History shows that terrorism has only been successful in prolonging conflicts, as in Ireland. However, technology is constantly changing the nature of life-threatening hostilities by delivering more sophisticated devices that cause greater damage. No longer are terrorists restrained to simple car bombs and explosives; now nuclear, biological, and chemical weapons are becoming more readily available. The terrorist attack in Tokyo that injured 5,000 people is an example of this kind of terrorism. The latest threat is the cyber terrorist, who can corrupt a governments computer system, steal money, and/or classified information while never leaving his house. Changing methods and techniques that terrorists employ today make threat of attack worse than ever. First, terrorists operate at an international level, no longer concentrating on a particular region or a country. The dawn of the modern age of terrorism dates back to September 5, 1972, when the Palestinian terrorists attacked the Israeli Olympic team in Munich. Following this, there has been a period of hijacking of commercial airlines, which culminated in the destruction of Pan Am 103 over Lockerbie, Scotland (Rajeswari: NP).

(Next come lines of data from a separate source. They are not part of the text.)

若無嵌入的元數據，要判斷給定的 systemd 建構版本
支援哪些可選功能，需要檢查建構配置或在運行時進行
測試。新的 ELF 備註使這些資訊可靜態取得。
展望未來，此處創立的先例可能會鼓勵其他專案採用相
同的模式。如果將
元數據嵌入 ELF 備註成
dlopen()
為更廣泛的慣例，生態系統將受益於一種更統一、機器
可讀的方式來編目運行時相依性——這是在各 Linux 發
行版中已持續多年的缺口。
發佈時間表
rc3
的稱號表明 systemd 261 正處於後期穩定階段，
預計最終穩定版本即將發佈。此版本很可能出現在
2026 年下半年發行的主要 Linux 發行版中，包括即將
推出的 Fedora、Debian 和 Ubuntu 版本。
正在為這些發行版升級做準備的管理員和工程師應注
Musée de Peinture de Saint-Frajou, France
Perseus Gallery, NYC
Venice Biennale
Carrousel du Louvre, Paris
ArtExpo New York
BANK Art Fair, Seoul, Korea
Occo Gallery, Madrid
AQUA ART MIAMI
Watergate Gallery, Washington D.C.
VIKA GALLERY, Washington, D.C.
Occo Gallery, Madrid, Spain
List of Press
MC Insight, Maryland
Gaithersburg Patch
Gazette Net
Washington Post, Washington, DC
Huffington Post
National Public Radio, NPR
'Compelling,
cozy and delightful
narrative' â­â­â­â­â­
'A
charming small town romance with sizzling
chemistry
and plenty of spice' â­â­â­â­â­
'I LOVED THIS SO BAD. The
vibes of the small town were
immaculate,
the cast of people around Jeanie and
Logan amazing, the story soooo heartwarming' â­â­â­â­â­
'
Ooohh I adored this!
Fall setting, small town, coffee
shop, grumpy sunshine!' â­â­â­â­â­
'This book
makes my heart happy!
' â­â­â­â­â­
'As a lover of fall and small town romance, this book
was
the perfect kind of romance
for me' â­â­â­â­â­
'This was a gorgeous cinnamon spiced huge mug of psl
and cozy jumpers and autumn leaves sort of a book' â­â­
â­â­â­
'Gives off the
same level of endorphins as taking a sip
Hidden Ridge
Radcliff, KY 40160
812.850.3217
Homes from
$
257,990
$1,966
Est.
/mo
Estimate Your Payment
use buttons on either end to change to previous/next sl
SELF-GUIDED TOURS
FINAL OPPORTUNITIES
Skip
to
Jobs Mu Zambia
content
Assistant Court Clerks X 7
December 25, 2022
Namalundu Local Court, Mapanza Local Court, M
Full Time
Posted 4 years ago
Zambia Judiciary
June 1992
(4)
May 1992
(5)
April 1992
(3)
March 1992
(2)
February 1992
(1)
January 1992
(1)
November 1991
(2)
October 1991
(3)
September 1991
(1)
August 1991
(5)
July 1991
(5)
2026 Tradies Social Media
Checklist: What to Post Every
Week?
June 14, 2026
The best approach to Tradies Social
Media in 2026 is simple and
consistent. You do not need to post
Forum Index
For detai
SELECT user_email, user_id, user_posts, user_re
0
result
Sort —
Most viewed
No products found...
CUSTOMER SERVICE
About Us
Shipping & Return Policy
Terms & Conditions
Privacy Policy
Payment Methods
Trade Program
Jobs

Another new aspect of terrorism is the growing possibility of terrorists making use of weapons of mass destruction-nuclear, biological and chemical. Also, the governments have to think seriously about the threat of chemical weapons and biological toxins. Both these types of weapons are easy to manufacture but have horrifying after-effects on the civilian population. The Sarin gas attack in the Tokyo subway in 1995 by Aum Shinrikyo showed that the threat of chemical terrorism is now a reality (Sinha “Threat of Islamic Terrorism”: NP).
For many years, it had been thought that weapons of mass destruction did not serve the purpose of terrorists, and it was not mass murder they wanted. But in the modern age of terrorism, one sees a wider use of powerful explosives that attack mostly the civilian population, and availability is the only thing that prevents the use of larger weapons. This trend towards larger attacks is represented by a 25-year low in international terrorism in 1996, with reported incidents down from a peak of 665 in 1987 to 296 in 1996. At the same time, the number of casualties rose dramatically (1997 Global Terrorism: NP).
The third aspect of terrorism that is new is cyber terror. It has become very easy to penetrate the telecommunications and computer systems of nations as well as private organizations, and enter new computer codes that cause the system to shutdown or to make it accessible only to the intruder. Terrorists use computers, cellular phones, and encryption software to evade detection and they also have sophisticated means of forging passports and valuable documents. Similarly, they could even introduce “morphed” images and messages into a country’s radio and television network, and spread lies that could incite violence. Technology advancement has made it possible to carry powerful explosive devices in a purse and explode these at the right place and at the right time.
Another recent trend in terrorism is suicide bombing. Suicide bombings have emerged as a tactic used particularly by radical Islamic terrorists. Even though Islam prohibits suicide, these suicide bombers believe that death in a holy struggle assures them a faithful place in heaven; thus, by committing this act of war, they feel they are guaranteed to go to heaven. This method of terrorism is almost impossible to defend against and the reason why terrorists must be prevented, not only deterred.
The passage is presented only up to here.